Some observations based on initial test results are pertinent here. First, the range of viral titer in patient specimens can vary by six orders of magnitude, and we consistently detect positive specimens with a viral load that approaches our LOD. This range will affect the test sensitivity for pooled samples, raising concerns about the utility of such surveillance testing if widely implemented. Second, we observe positive specimens obtained by oral, nasal and mixed oral–nasal methods, but our data do not address the comparative sensitivity of these methods. Finally, we have detected a ~3.5% positivity rate for our total population tested, which is enriched for symptomatic or potentially exposed UC Berkeley-affiliated patients and low socioeconomic status or vulnerable community members (see “Resulting Outputs to Date” on Figshare).
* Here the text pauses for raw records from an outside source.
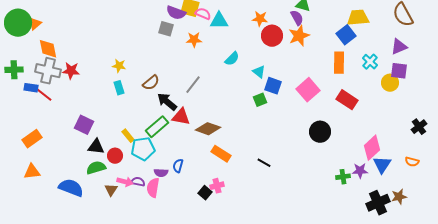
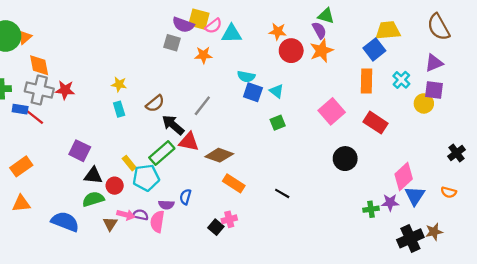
pink semicircle: (203, 14) -> (214, 26), turned 119
cyan semicircle: (232, 59) -> (246, 76), turned 56
blue square: (273, 86) -> (253, 92), moved

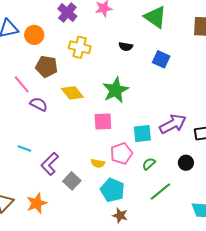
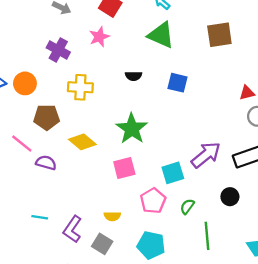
yellow semicircle: (98, 163) -> (112, 216), moved
green line: (160, 191) -> (207, 236), turned -45

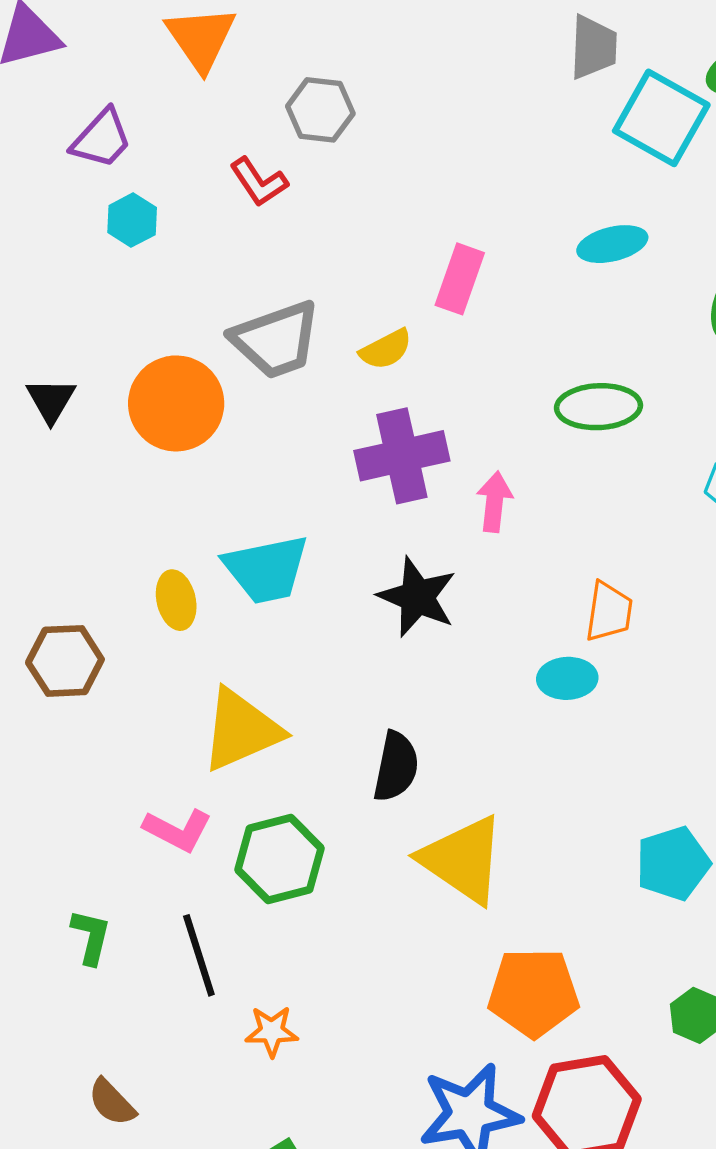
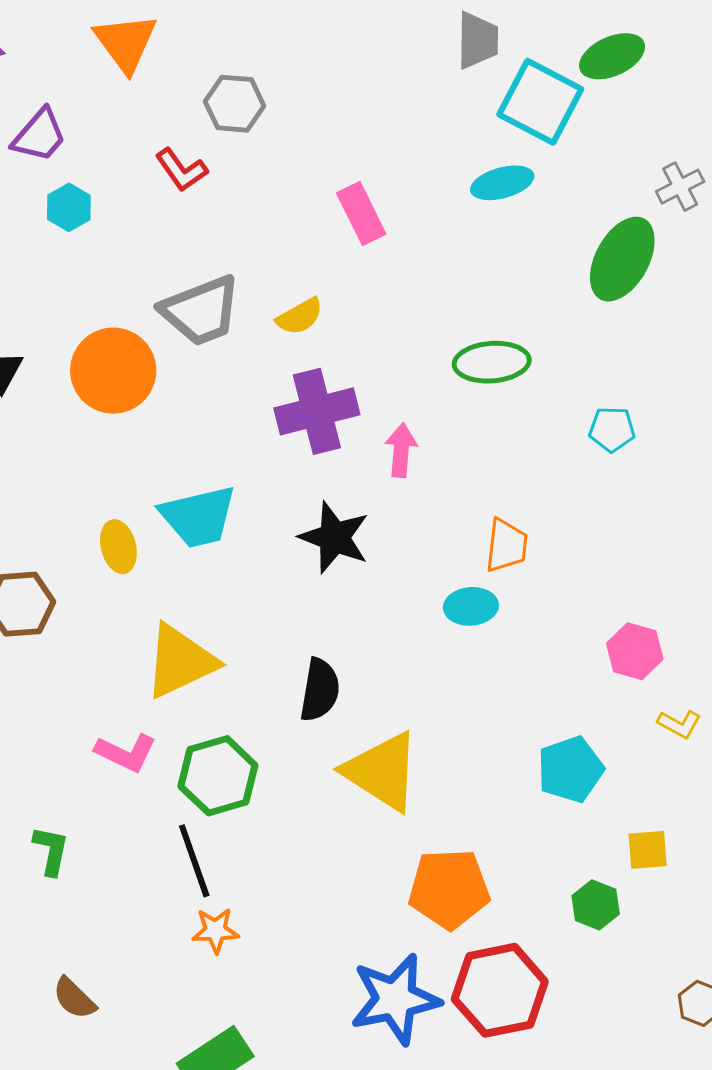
cyan ellipse: (612, 244) -> (502, 183), moved
pink rectangle: (460, 279) -> (361, 214), moved, turned -44
black line: (199, 955) -> (194, 861), moved

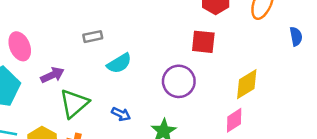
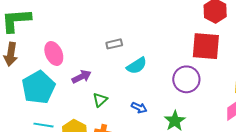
red square: (203, 42) -> (206, 46), size x1.4
green triangle: (74, 103) -> (100, 100), size x0.6

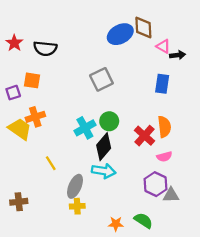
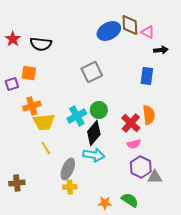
pink triangle: (163, 46) -> (148, 32), moved
yellow trapezoid: (20, 129) -> (44, 122), moved, turned 140
pink semicircle: (164, 157) -> (134, 144), moved

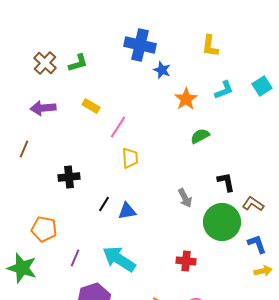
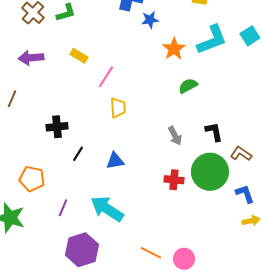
blue star: (162, 70) -> (150, 20), turned -30
cyan L-shape: (224, 90) -> (212, 40), size x1.6
gray arrow: (185, 198) -> (175, 136), moved
black line: (104, 204) -> (78, 154), moved
red cross: (186, 261) -> (174, 180), moved

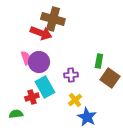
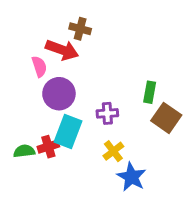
brown cross: (53, 19) -> (80, 29), size x0.6
pink semicircle: (26, 58) -> (39, 66), moved
cyan rectangle: (45, 87) -> (68, 131), turned 50
green semicircle: (16, 114) -> (24, 151), moved

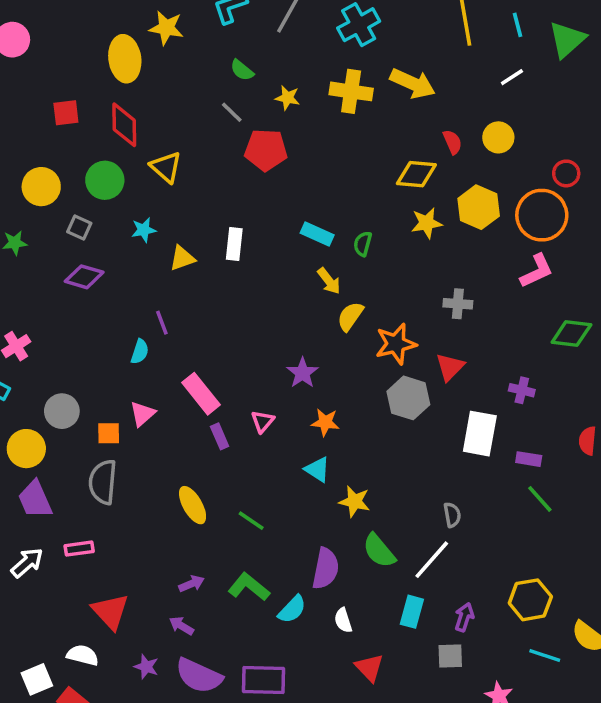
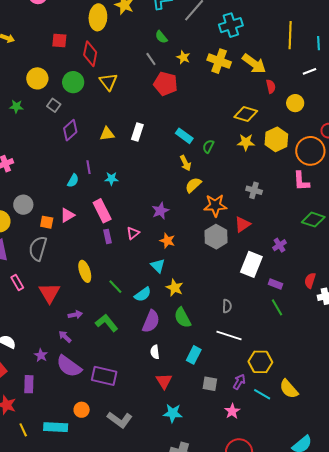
red semicircle: (452, 142) -> (271, 86), moved
cyan star: (144, 230) -> (111, 179), moved
pink L-shape: (537, 271) -> (301, 181), turned 100
purple diamond: (84, 277) -> (70, 130), moved, turned -70
purple cross: (522, 390) -> (279, 245), turned 32
pink rectangle: (79, 549) -> (17, 282), turned 56
white line: (432, 560) -> (229, 335), moved, turned 55
cyan semicircle: (292, 609) -> (143, 294), moved
red triangle: (110, 611) -> (49, 293), moved
purple arrow: (464, 617) -> (239, 382), moved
Although in aggregate this positive test result percentage agrees with that of other testing facilities in the San Francisco Bay Area, these positive samples are not evenly distributed among the populations we are serving. This observation, while not part of a controlled study, nonetheless underscores findings elsewhere that this disease is disproportionately affecting communities experiencing existing health disparities11,12,13,14. Our observations emphasize the need for expanding access to testing and follow-up care for these communities.

To address continued large-scale surveillance needs, the IGI facility is developing saliva-based testing and eventually aims to implement serologic testing to enable better monitoring of population transmission and seroconversion rates. In keeping with our mission as a research institute, our facility also enables research on asymptomatic transmission and analysis of virus sequence evolution and provides benchmarking for new diagnostic technologies.

Although the challenges we faced were formidable, our experience and that of others demonstrates that they can be overcome. We encourage other institutions with a molecular biology department and health clinic with CLS staff to replicate or further amplify our approach and together create an invaluable resource for controlling this pandemic.